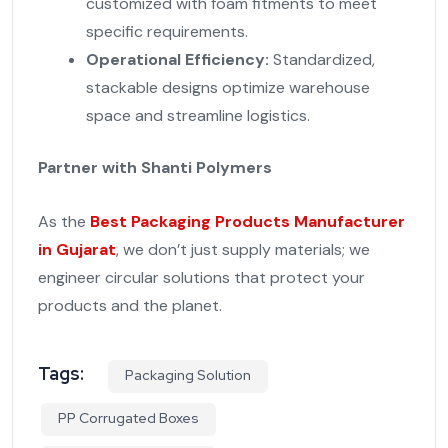
customized with foam fitments to meet
specific requirements.
Operational Efficiency:
Standardized,
stackable designs optimize warehouse
space and streamline logistics.
Partner with Shanti Polymers
As the
Best Packaging Products Manufacturer
in Gujarat
, we don’t just supply materials; we
engineer circular solutions that protect your
products and the planet.
Tags:
Packaging Solution
PP Corrugated Boxes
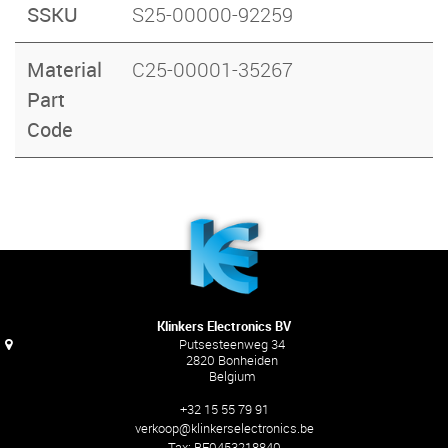
SSKU
S25-00000-92259
Material
C25-00001-35267
Part
Code
Klinkers Electronics BV
Putsesteenweg 34
2820 Bonheiden
Belgium
+32 15 55 79 91
verkoop@klinkerselectronics.be
Tax:
BE0453218840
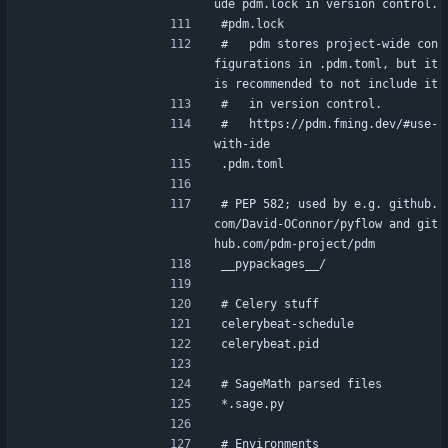
ude pdm.lock in version control.
#pdm.lock
#   pdm stores project-wide con
figurations in .pdm.toml, but it 
is recommended to not include it
#   in version control.
#   https://pdm.fming.dev/#use-
with-ide
.pdm.toml
# PEP 582; used by e.g. github.
com/David-OConnor/pyflow and git
hub.com/pdm-project/pdm
__pypackages__/
# Celery stuff
celerybeat-schedule
celerybeat.pid
# SageMath parsed files
*.sage.py
# Environments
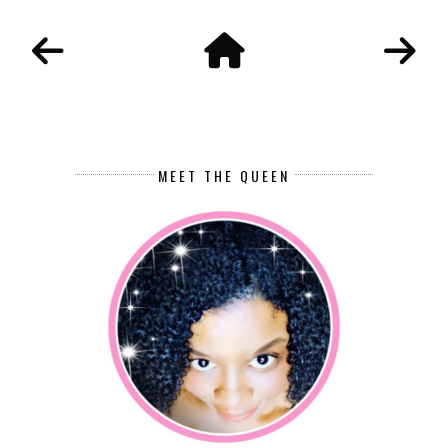
MEET THE QUEEN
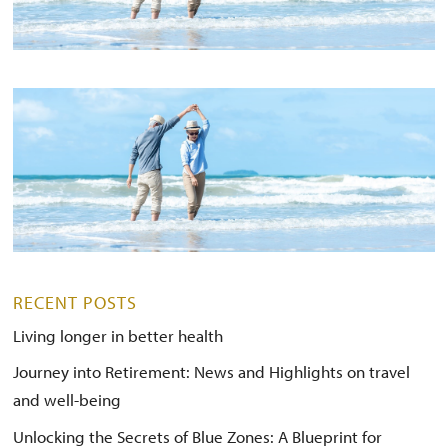
RECENT POSTS
Living longer in better health
Journey into Retirement: News and Highlights on travel
and well-being
Unlocking the Secrets of Blue Zones: A Blueprint for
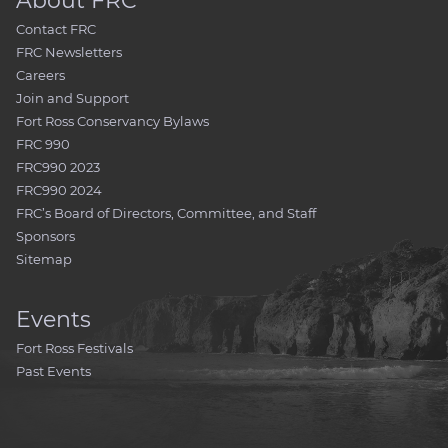
About FRC
Contact FRC
FRC Newsletters
Careers
Join and Support
Fort Ross Conservancy Bylaws
FRC 990
FRC990 2023
FRC990 2024
FRC’s Board of Directors, Committee, and Staff
Sponsors
Sitemap
Events
Fort Ross Festivals
Past Events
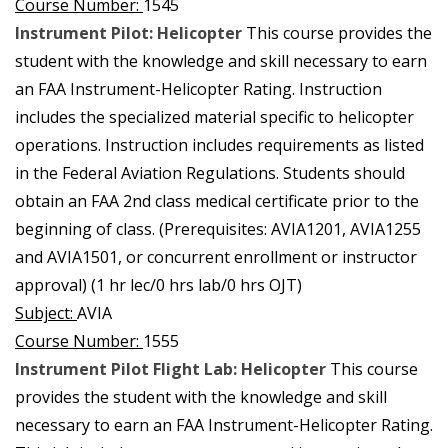
Course Number:
1545
Instrument Pilot: Helicopter
This course provides the
student with the knowledge and skill necessary to earn
an FAA Instrument-Helicopter Rating. Instruction
includes the specialized material specific to helicopter
operations. Instruction includes requirements as listed
in the Federal Aviation Regulations. Students should
obtain an FAA 2nd class medical certificate prior to the
beginning of class. (Prerequisites: AVIA1201, AVIA1255
and AVIA1501, or concurrent enrollment or instructor
approval) (1 hr lec/0 hrs lab/0 hrs OJT)
Subject:
AVIA
Course Number:
1555
Instrument Pilot Flight Lab: Helicopter
This course
provides the student with the knowledge and skill
necessary to earn an FAA Instrument-Helicopter Rating.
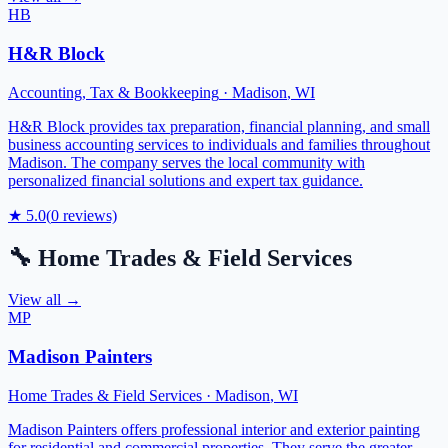
HB
H&R Block
Accounting, Tax & Bookkeeping
·
Madison
,
WI
H&R Block provides tax preparation, financial planning, and small
business accounting services to individuals and families throughout
Madison. The company serves the local community with
personalized financial solutions and expert tax guidance.
★
5.0
(
0
reviews)
🔧
Home Trades & Field Services
View all →
MP
Madison Painters
Home Trades & Field Services
·
Madison
,
WI
Madison Painters offers professional interior and exterior painting
for residential and commercial properties. They serve the greater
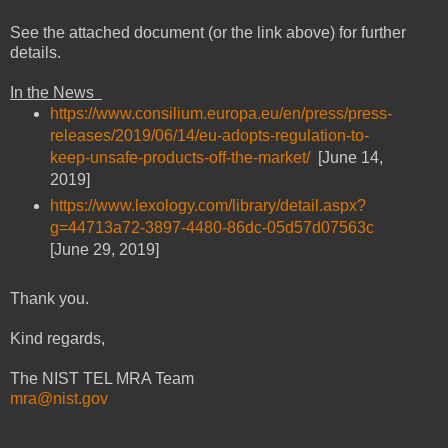
See the attached document (or the link above) for further
details.
In the News
https://www.consilium.europa.eu/en/press/press-
releases/2019/06/14/eu-adopts-regulation-to-
keep-unsafe-products-off-the-market/
[June 14,
2019]
https://www.lexology.com/library/detail.aspx?
g=44713a72-3897-4480-86dc-05d57d07563c
[June 29, 2019]
Thank you.
Kind regards,
The NIST TEL MRA Team
mra@nist.gov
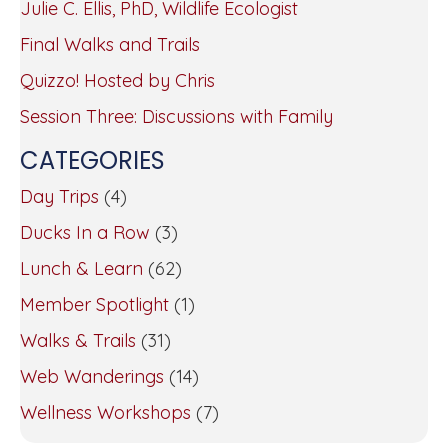
Julie C. Ellis, PhD, Wildlife Ecologist
Final Walks and Trails
Quizzo! Hosted by Chris
Session Three: Discussions with Family
CATEGORIES
Day Trips
(4)
Ducks In a Row
(3)
Lunch & Learn
(62)
Member Spotlight
(1)
Walks & Trails
(31)
Web Wanderings
(14)
Wellness Workshops
(7)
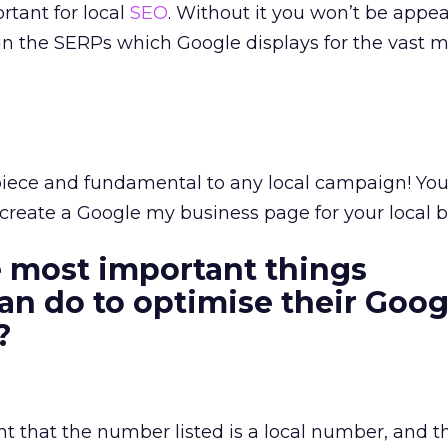
rtant for local
SEO
. Without it you won’t be appe
 in the SERPs which Google displays for the vast ma
terpiece and fundamental to any local campaign! Yo
t create a Google my business page for your local b
 most important things
an do to optimise their Goog
s?
nt that the number listed is a local number, and th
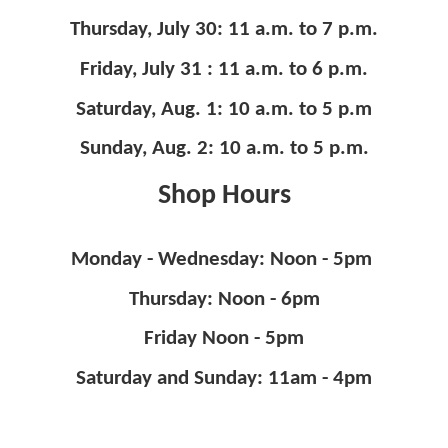
Thursday, July 30: 11 a.m. to 7 p.m.
Friday, July 31 : 11 a.m. to 6 p.m.
Saturday, Aug. 1: 10 a.m. to 5 p.m
Sunday, Aug. 2: 10 a.m. to 5 p.m.
Shop Hours
Monday - Wednesday: Noon - 5pm
Thursday: Noon - 6pm
Friday Noon - 5pm
Saturday and Sunday: 11am - 4pm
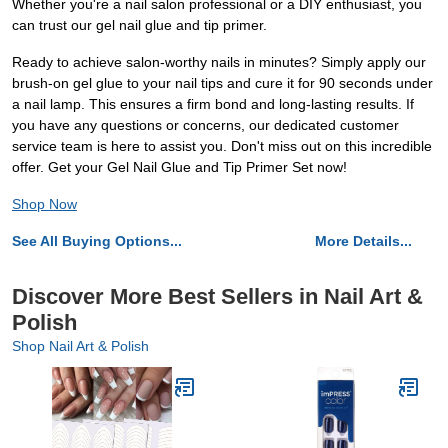
Whether you're a nail salon professional or a DIY enthusiast, you
can trust our gel nail glue and tip primer.
Ready to achieve salon-worthy nails in minutes? Simply apply our
brush-on gel glue to your nail tips and cure it for 90 seconds under
a nail lamp. This ensures a firm bond and long-lasting results. If
you have any questions or concerns, our dedicated customer
service team is here to assist you. Don't miss out on this incredible
offer. Get your Gel Nail Glue and Tip Primer Set now!
Shop Now
See All Buying Options...
More Details...
Discover More Best Sellers in Nail Art &
Polish
Shop Nail Art & Polish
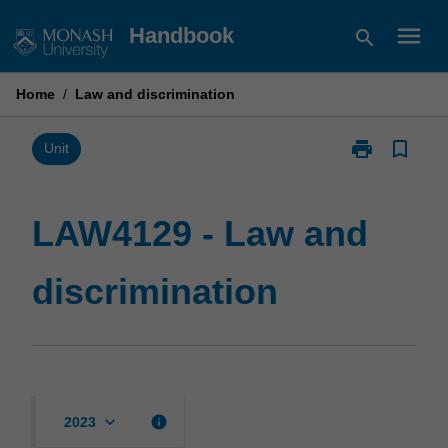
Skip
menu
Handbook
search
to
content
Home
/
Law and discrimination
print
bookmark_border
Print
Unit
LAW4129
-
Law
LAW4129 - Law and
and
discrimination
discrimination
page
keyboard_arrow_down
info
2023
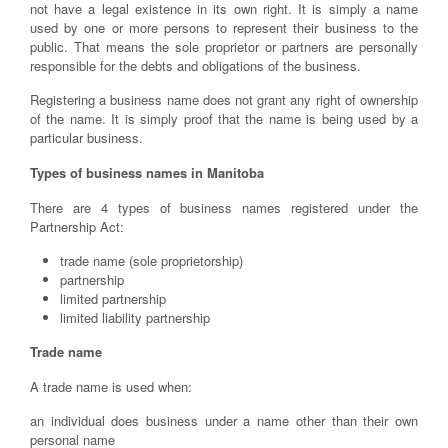
not have a legal existence in its own right. It is simply a name
used by one or more persons to represent their business to the
public. That means the sole proprietor or partners are personally
responsible for the debts and obligations of the business.
Registering a business name does not grant any right of ownership
of the name. It is simply proof that the name is being used by a
particular business.
Types of business names in Manitoba
There are 4 types of business names registered under the
Partnership Act:
trade name (sole proprietorship)
partnership
limited partnership
limited liability partnership
Trade name
A trade name is used when:
an individual does business under a name other than their own
personal name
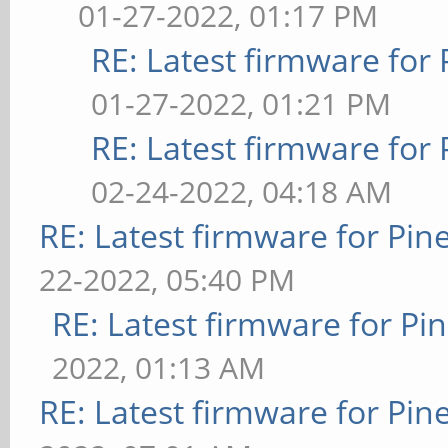
01-27-2022, 01:17 PM
RE: Latest firmware fo
01-27-2022, 01:21 PM
RE: Latest firmware fo
02-24-2022, 04:18 AM
RE: Latest firmware for P
22-2022, 05:40 PM
RE: Latest firmware for 
2022, 01:13 AM
RE: Latest firmware for P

## What the task requires
Beginning at the line that holds "Monday - Wednesday: Noon - 5pm" and ending with the last line of the entries, please set down each line exactly, leaving every picture out.

## Result of this task
Monday - Wednesday: Noon - 5pm
Thursday: Noon - 6pm
Friday Noon - 5pm
Saturday and Sunday: 11am - 4pm
Whether you're a nail salon professional or a DIY enthusiast, you
can trust our gel nail glue and tip primer.
Ready to achieve salon-worthy nails in minutes? Simply apply our
brush-on gel glue to your nail tips and cure it for 90 seconds under
a nail lamp. This ensures a firm bond and long-lasting results. If
you have any questions or concerns, our dedicated customer
service team is here to assist you. Don't miss out on this incredible
offer. Get your Gel Nail Glue and Tip Primer Set now!
Shop Now
See All Buying Options...
More Details...
Discover More Best Sellers in Nail Art &
Polish
Shop Nail Art & Polish
Skip
menu
Handbook
search
to
content
Home
/
Law and discrimination
print
bookmark_border
Print
Unit
LAW4129
-
Law
LAW4129 - Law and
and
discrimination
discrimination
page
keyboard_arrow_down
info
2023
not have a legal existence in its own right. It is simply a name
used by one or more persons to represent their business to the
public. That means the sole proprietor or partners are personally
responsible for the debts and obligations of the business.
Registering a business name does not grant any right of ownership
of the name. It is simply proof that the name is being used by a
particular business.
Types of business names in Manitoba
There are 4 types of business names registered under the
Partnership Act:
trade name (sole proprietorship)
partnership
limited partnership
limited liability partnership
Trade name
A trade name is used when:
an individual does business under a name other than their own
personal name
01-27-2022, 01:17 PM
RE: Latest firmware fo
01-27-2022, 01:21 PM
RE: Latest firmware fo
02-24-2022, 04:18 AM
RE: Latest firmware for P
22-2022, 05:40 PM
RE: Latest firmware for 
2022, 01:13 AM
RE: Latest firmware for P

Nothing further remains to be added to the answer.